The result is a generalized, training-free framework that operates on low-level features by combining bottleneck patching with classifier-free guidance. This actively guides the generative sampling trajectory away from the degraded manifold, producing consistently improved images without any model retraining.

Method Overview

Our framework bypasses decoder collapse by routing the intermediate representations through a dual-path forward architecture at each sampler step:

(1) Normal Forward Pass. The noisy latent $x_t$ undergoes standard unconstrained generation, outputting the default noise prediction $\epsilon_\theta(x_t)$.

(2) Patched Forward Pass. We isolate the target low-level degradation concept vector $\Delta h_c$ within the U-Net bottleneck. Instead of replacing the representation directly, we subtract a scaled factor of the concept to shift the bottleneck state into a degraded manifold:

$$\Delta \hat{h}_c = h_t - \eta \cdot \Delta h_c$$

This yields a structurally degraded reference noise prediction $\epsilon_\theta(x_t, \Delta \hat{h}_c)$.
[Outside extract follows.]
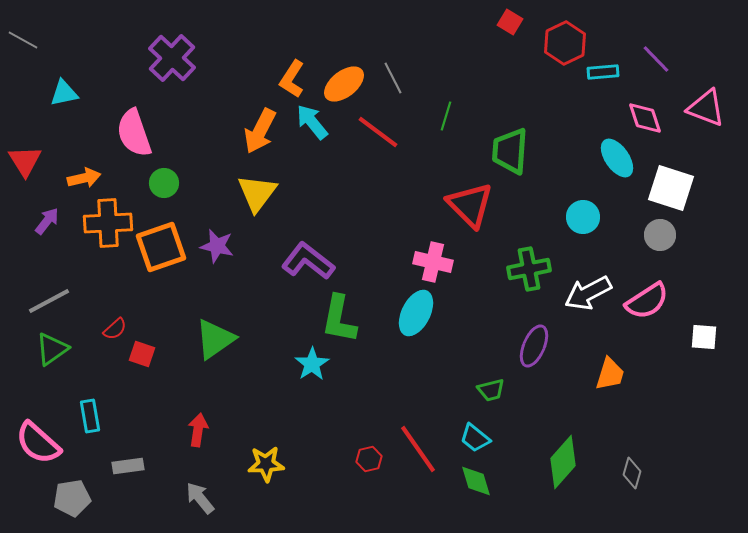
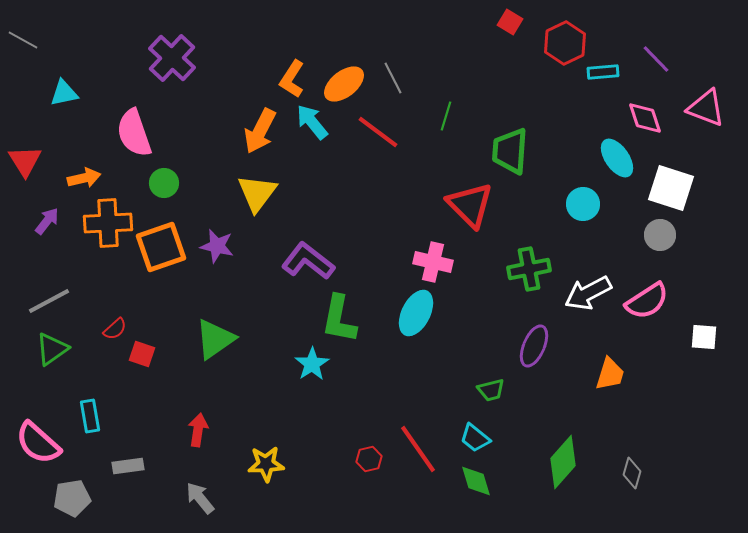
cyan circle at (583, 217): moved 13 px up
(3) Negative Classifier-Free Guidance. We treat the patched output as our negative baseline conditions. By projecting the trajectory away from this degraded space, the model dynamically sharpens features and refines contrast:

$$\tilde{\epsilon}_\theta(x_t, \Delta \hat{h}_c) = \epsilon_\theta(x_t) + w \Big(\epsilon_\theta(x_t) - \epsilon_\theta(x_t, \Delta \hat{h}_c)\Big)$$

where $w$ represents the guidance scale factor. The final guided vector is then fed back into the Sampler Step.

Examples

Tip

Our method successfully recovers sharp structural lines, optimized illumination, and vivid micro-details without shifting the underlying facial identity or injecting synthetic artifacts.

Main Results

Quantitative evaluation demonstrating performance across perceptual adjustment directions. Relative changes ($%\Delta$) for FID are computed with respect to the baseline (lower is better). For domain-specific quality metrics (Laplacian variance, Mean S-channel, and RMS contrast), higher values denote stronger feature enhancement.

Direction	Metric	Baseline	Standard Patching	Ours
Sharpness	FID ($%\Delta$)	25.43	+3.54%	-6.07%
	Laplacian variance	143.77	212.72	386.45
Saturation	FID ($%\Delta$)	25.43	+7.03%	-7.76%
	Mean S-channel	0.43	0.44	0.47
Contrast	FID ($%\Delta$)	25.43	+4.85%	-13.90%
	RMS contrast	0.18	0.17	0.21

Note: Standard h-space patching introduces structural artifacts that degrade FID performance, whereas our negative-guidance framework achieves substantial distribution alignment improvements alongside noticeable perceptual gains.

Analysis & Ablation

Destructive Interference in the Decoder

We demonstrate that classical bottleneck patching fails for low-level perceptual tasks because direct intervention in h-space causes structural collapse in the decoder when propagating global photometric transformations. By offloading the intervention to the CFG mechanism, our method preserves structural integrity while achieving the desired perceptual shift.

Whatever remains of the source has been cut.